The full code for the example is in tensorflow_mnist.py. One can run this example with srun:

wget https://raw.githubusercontent.com/AaltoSciComp/scicomp-docs/master/triton/examples/pytorch/pytorch_mnist.py
module load anaconda
srun -t 00:15:00 --gres=gpu:1 python pytorch_mnist.py

or with sbatch by submitting pytorch_mnist.sh:

#!/bin/bash
#SBATCH --gres=gpu:1
#SBATCH --time=00:15:00

module load anaconda

python pytorch_mnist.py

The Python-script will download the MNIST dataset to data folder.
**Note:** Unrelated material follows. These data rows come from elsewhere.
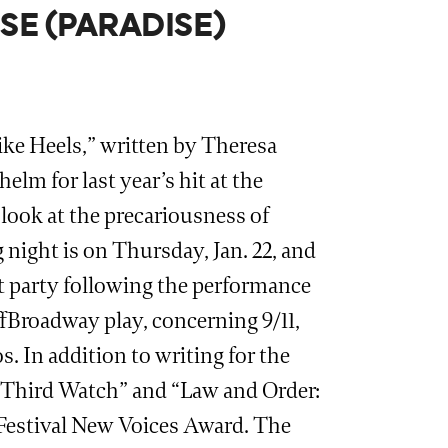
SE (PARADISE)
ke Heels,” written by Theresa
lm for last year’s hit at the
look at the precariousness of
 night is on Thursday, Jan. 22, and
ht party following the performance
ffBroadway play, concerning 9/11,
 In addition to writing for the
 “Third Watch” and “Law and Order:
e Festival New Voices Award. The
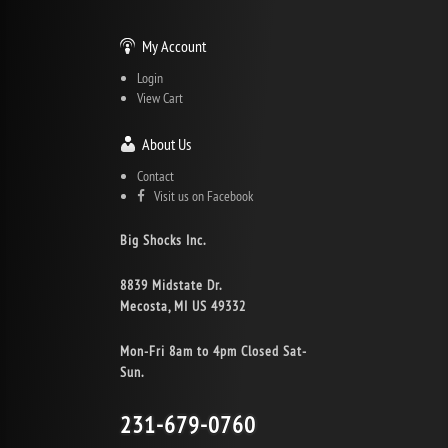
My Account
Login
View Cart
About Us
Contact
Visit us on Facebook
Big Shocks Inc.
8839 Midstate Dr.
Mecosta, MI US 49332
Mon-Fri 8am to 4pm Closed Sat-
Sun.
231-679-0760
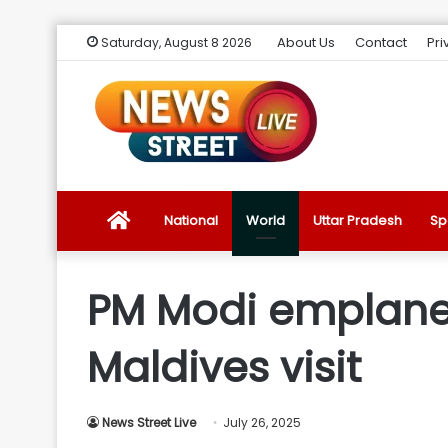
About Us
Contact
Pri
Saturday, August 8 2026
News
National
World
Uttar Pradesh
Sp
Street
PM Modi emplanes 
Live
Maldives visit
Introduction
News Street Live
July 26, 2025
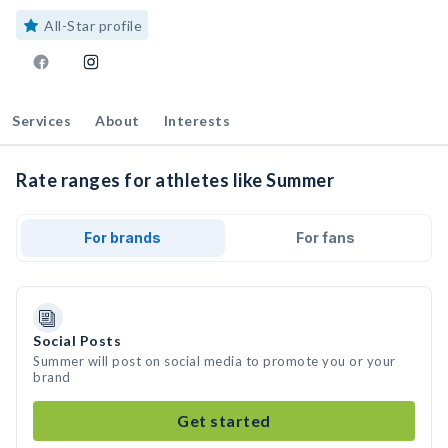
All-Star profile
Services
About
Interests
Rate ranges for athletes like Summer
For brands
For fans
Social Posts
Summer will post on social media to promote you or your
brand
Get started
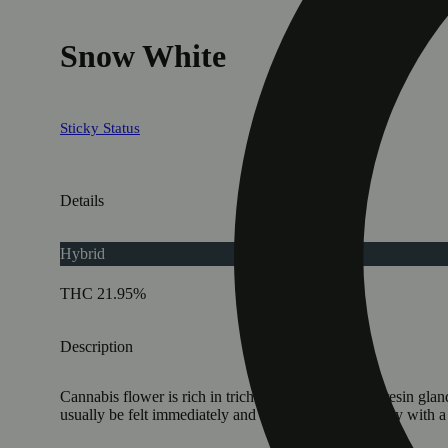
Snow White
Sticky Status
Details
Hybrid
THC 21.95%
Description
Cannabis flower is rich in trichomes, which are the resin gla
usually be felt immediately and last 2-4 hours typically with 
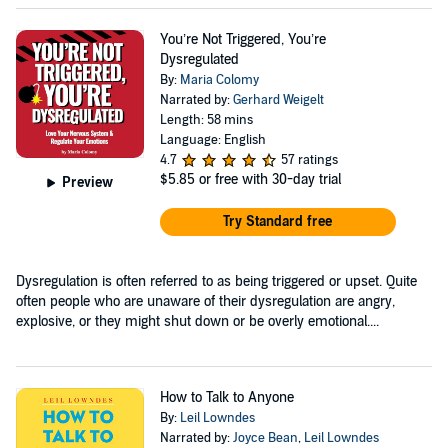
You’re Not Triggered, You’re
Dysregulated
By:
Maria Colomy
Narrated by:
Gerhard Weigelt
Length: 58 mins
Language: English
4.7
57 ratings
$5.85
or free with 30-day trial
Preview
Try Standard free
Dysregulation is often referred to as being triggered or upset. Quite
often people who are unaware of their dysregulation are angry,
explosive, or they might shut down or be overly emotional....
How to Talk to Anyone
By:
Leil Lowndes
Narrated by:
Joyce Bean
,
Leil Lowndes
Running simple PyTorch model with NVIDIA’s containers

Let’s run the MNIST example from PyTorch’s tutorials:

class Net(nn.Module):
    def __init__(self):
        super(Net, self).__init__()
        self.conv1 = nn.Conv2d(1, 20, 5, 1)
        self.conv2 = nn.Conv2d(20, 50, 5, 1)
        self.fc1 = nn.Linear(4*4*50, 500)
        self.fc2 = nn.Linear(500, 10)

    def forward(self, x):
        x = F.relu(self.conv1(x))
        x = F.max_pool2d(x, 2, 2)
        x = F.relu(self.conv2(x))
        x = F.max_pool2d(x, 2, 2)
        x = x.view(-1, 4*4*50)
        x = F.relu(self.fc1(x))
        x = self.fc2(x)
        return F.log_softmax(x, dim=1)

The full code for the example is in pytorch_mnist.py. One can run this example with srun:

wget https://raw.githubusercontent.com/AaltoSciComp/scicomp-docs/master/triton/examples/pytorch/pytorch_mnist.py
module load nvidia-pytorch/20.02-py3
srun -t 00:15:00 --gres=gpu:1 singularity_wrapper exec python pytorch_mnist.py

or with sbatch by submitting pytorch_singularity_mnist.sh:

#!/bin/bash
#SBATCH --gres=gpu:1
#SBATCH --time=00:15:00

module load nvidia-pytorch/20.02-py3

singularity_wrapper exec python pytorch_mnist.py

The Python-script will download the MNIST dataset to data folder.

Common problems

  • Random CUDA errors: don’t load any other CUDA modules, only anaconda. Anaconda includes the necessary libraries in compatible versions.